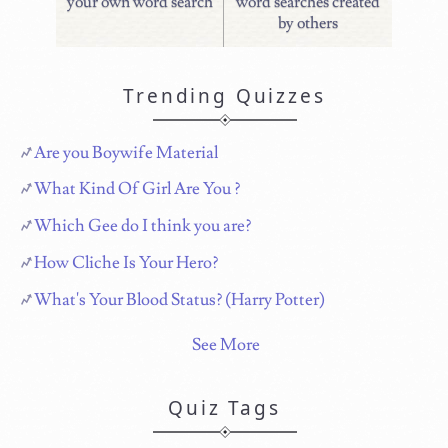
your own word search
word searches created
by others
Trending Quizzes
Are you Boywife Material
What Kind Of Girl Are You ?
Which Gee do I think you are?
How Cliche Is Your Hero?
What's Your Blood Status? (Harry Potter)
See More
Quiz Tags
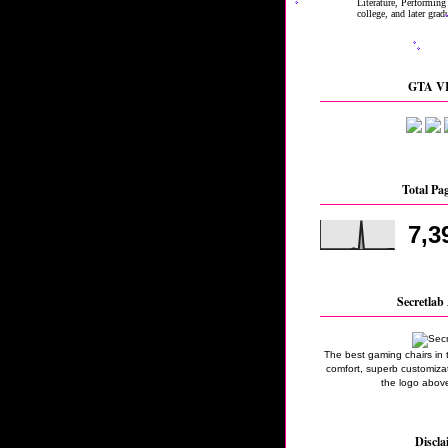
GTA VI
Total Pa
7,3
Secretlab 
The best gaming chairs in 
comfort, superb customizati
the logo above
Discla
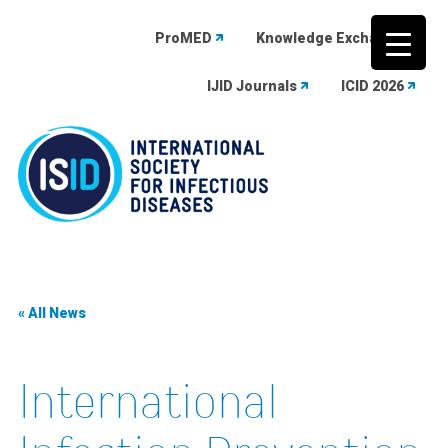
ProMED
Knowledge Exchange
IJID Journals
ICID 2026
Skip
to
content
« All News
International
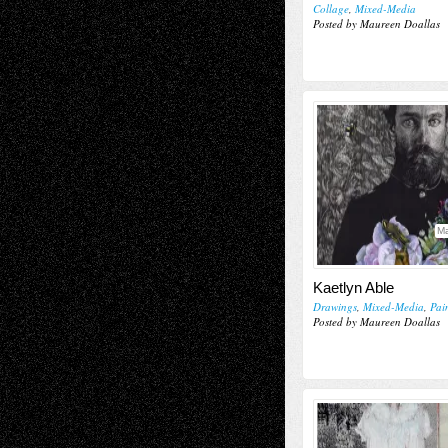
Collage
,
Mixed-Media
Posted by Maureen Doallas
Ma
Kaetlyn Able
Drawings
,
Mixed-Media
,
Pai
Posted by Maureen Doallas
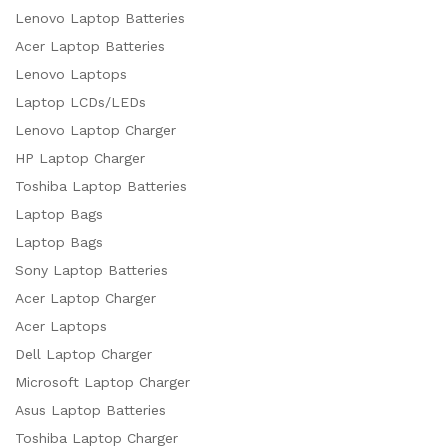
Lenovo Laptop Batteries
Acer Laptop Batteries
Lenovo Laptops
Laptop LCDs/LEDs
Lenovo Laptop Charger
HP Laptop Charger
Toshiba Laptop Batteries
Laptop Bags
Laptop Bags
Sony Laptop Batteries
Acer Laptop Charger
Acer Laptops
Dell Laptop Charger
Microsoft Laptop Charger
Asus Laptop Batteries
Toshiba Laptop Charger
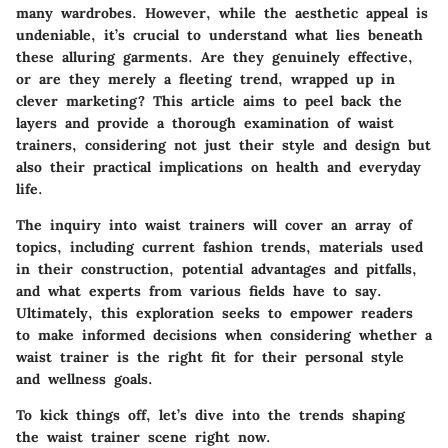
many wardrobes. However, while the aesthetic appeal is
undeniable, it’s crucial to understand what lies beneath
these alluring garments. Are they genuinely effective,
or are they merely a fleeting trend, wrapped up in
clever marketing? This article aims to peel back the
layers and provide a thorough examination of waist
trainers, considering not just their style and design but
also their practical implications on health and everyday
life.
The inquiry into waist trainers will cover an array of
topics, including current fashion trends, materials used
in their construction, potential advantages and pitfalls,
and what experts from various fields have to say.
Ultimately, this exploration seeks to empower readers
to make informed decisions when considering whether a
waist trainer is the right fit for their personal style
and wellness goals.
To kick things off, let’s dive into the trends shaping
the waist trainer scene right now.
----
**Exercise description:** Write out exactly the lines of the material above, starting with the first and finishing with the line that contains "Ultimately, this exploration", without pictures.

**Result of this exercise:**
your own word search
word searches created
by others
Trending Quizzes
Are you Boywife Material
What Kind Of Girl Are You ?
Which Gee do I think you are?
How Cliche Is Your Hero?
What's Your Blood Status? (Harry Potter)
See More
Quiz Tags
GTA VI
Total Pa
7,3
Secretlab 
The best gaming chairs in 
comfort, superb customizati
the logo above
Discla
ProMED
Knowledge Exchange
IJID Journals
ICID 2026
Skip
to
content
« All News
International
Collage
,
Mixed-Media
Posted by Maureen Doallas
Ma
Kaetlyn Able
Drawings
,
Mixed-Media
,
Pai
Posted by Maureen Doallas
Lenovo Laptop Batteries
Acer Laptop Batteries
Lenovo Laptops
Laptop LCDs/LEDs
Lenovo Laptop Charger
HP Laptop Charger
Toshiba Laptop Batteries
Laptop Bags
Laptop Bags
Sony Laptop Batteries
Acer Laptop Charger
Acer Laptops
Dell Laptop Charger
Microsoft Laptop Charger
Asus Laptop Batteries
Toshiba Laptop Charger
many wardrobes. However, while the aesthetic appeal is
undeniable, it’s crucial to understand what lies beneath
these alluring garments. Are they genuinely effective,
or are they merely a fleeting trend, wrapped up in
clever marketing? This article aims to peel back the
layers and provide a thorough examination of waist
trainers, considering not just their style and design but
also their practical implications on health and everyday
life.
The inquiry into waist trainers will cover an array of
topics, including current fashion trends, materials used
in their construction, potential advantages and pitfalls,
and what experts from various fields have to say.
Ultimately, this exploration seeks to empower readers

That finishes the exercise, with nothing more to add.